Professional Services
In my "semi"-retirement I will continue offering services related to my nearly 40 years in public policy, primarily related to the needs of housing affordability in low- and moderate-income communities. Those credentials are available on LinkedIn, so I am taking the space here to link to particular projects that showcase a longer history and a broad range of interests, including volunteering in the civic space.
I am still most interested in writing/editing, research, and analysis of socioeconomic and community issues. I am particularly interested in short-term projects. My tagline is "no job is too small!" Fees are negotiable and fall within the guidelines of Partnership Capitalism that I am seeking to develop. If you have something in mind, please reach out: annette@ambourne.us.
As with everything else on this website, this page will continue to evolve.
EXAMPLES OF WORK:
HousingWorks RI's annual Housing Fact Book has been the primary publication that I have been responsible for since 2017.
In addition to the Housing Fact Book, I have also been the principal researcher of a variety of types of publications, including Issue Briefs, Infographics, and editor to a number of Scholar Series papers.
During my time with Grow Smart RI, I managed the Land Use Training Collaborative. While there are no online remainders of that work, I also got to collaborate again while at HousingWorks RI on special report on the potential for transit-oriented development in Rhode Island.
My career in Rhode Island started in 2004 at RIHousing, the state's housing and mortgage finance agency. The websites here show examples of the current information related to the work I did providing research and technical assistance to municipalities, writing federal reports, and managing federal grants on housing counseling and foreclosure prevention.
The Vermont Community Land Trust I worked for merged with another and is now the Windham & Windsor Housing Trust. My work in Vermont was some of the most meaningful and personally impactful. To meet aspiring home buyers and walk them through the process was a responsibility I took to heart. Getting them mortgage-ready through financial literacy and homebuyer education sometimes took years.
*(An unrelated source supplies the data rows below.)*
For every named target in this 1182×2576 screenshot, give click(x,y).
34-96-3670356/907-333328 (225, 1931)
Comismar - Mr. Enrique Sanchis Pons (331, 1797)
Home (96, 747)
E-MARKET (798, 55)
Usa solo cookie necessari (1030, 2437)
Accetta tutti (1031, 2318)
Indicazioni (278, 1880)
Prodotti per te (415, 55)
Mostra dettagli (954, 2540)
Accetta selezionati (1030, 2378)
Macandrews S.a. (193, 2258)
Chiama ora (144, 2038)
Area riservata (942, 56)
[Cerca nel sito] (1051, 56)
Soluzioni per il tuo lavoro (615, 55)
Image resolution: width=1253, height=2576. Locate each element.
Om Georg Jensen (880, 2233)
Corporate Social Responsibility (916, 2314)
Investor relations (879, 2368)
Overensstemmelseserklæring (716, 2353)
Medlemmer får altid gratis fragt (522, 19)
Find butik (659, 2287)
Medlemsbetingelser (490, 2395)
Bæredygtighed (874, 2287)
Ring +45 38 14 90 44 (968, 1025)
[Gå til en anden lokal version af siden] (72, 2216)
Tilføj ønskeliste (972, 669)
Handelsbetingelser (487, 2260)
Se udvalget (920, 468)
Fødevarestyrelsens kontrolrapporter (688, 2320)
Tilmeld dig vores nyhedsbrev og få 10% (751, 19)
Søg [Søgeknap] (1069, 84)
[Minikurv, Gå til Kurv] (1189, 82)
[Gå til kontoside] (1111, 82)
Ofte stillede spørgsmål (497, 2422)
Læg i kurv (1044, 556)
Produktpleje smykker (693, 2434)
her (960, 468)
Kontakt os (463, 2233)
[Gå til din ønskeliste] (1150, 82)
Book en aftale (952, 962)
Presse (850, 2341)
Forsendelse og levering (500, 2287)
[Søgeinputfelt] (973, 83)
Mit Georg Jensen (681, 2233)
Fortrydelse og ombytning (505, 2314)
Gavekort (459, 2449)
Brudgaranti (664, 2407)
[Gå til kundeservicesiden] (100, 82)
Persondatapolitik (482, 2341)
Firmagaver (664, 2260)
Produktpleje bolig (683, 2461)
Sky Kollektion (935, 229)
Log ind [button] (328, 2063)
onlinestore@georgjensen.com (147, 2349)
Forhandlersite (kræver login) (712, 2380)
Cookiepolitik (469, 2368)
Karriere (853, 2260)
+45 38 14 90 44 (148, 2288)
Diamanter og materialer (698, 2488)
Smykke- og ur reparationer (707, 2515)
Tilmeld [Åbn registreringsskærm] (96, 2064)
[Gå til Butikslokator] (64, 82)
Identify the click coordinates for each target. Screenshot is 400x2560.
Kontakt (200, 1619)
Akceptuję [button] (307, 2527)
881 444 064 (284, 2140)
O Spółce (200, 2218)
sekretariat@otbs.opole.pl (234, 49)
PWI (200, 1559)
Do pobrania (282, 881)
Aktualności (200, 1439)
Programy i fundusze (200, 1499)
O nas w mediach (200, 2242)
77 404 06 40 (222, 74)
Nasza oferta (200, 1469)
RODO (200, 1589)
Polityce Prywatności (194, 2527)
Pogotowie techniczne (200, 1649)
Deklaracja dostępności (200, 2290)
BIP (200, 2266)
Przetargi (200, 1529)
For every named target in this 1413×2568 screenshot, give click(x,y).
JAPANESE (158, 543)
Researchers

My work in housing began at the Joint Center for Housing Studies at Harvard University, where I had the privilege of working with some of the nation's leading academic experts, who wrote and produced the State of the Nation's Housing each year. In my years there, I produced press releases, copyedited papers, and planned events.
As I joke, before turning to housing, my professional goal was world peace. That work was done through the Committee on International Security Studies (CISS) at the American Academy of Arts and Sciences in Cambridge, MA. The Academy was an early adopter of desktop publishing and I designed and copyedited a series of occasional papers and books on topics ranging from Middle East peace to environmental change as a source for conflict. At the time, the Academy (through CISS) was the US office for the Pugwash Conferences on Science and World Affairs, which went on to be awarded the 1995 Nobel Peace Prize.